Exercise description =
Reproduce the records below exactly, leaving their images out.

Transcribed page contents:
•••••

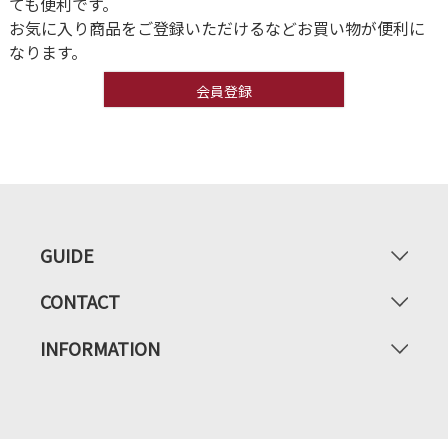
ても便利です。
お気に入り商品をご登録いただけるなどお買い物が便利に
なります。
会員登録
GUIDE
CONTACT
INFORMATION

•••••

Result below =
ても便利です。
お気に入り商品をご登録いただけるなどお買い物が便利に
なります。
会員登録
GUIDE
CONTACT
INFORMATION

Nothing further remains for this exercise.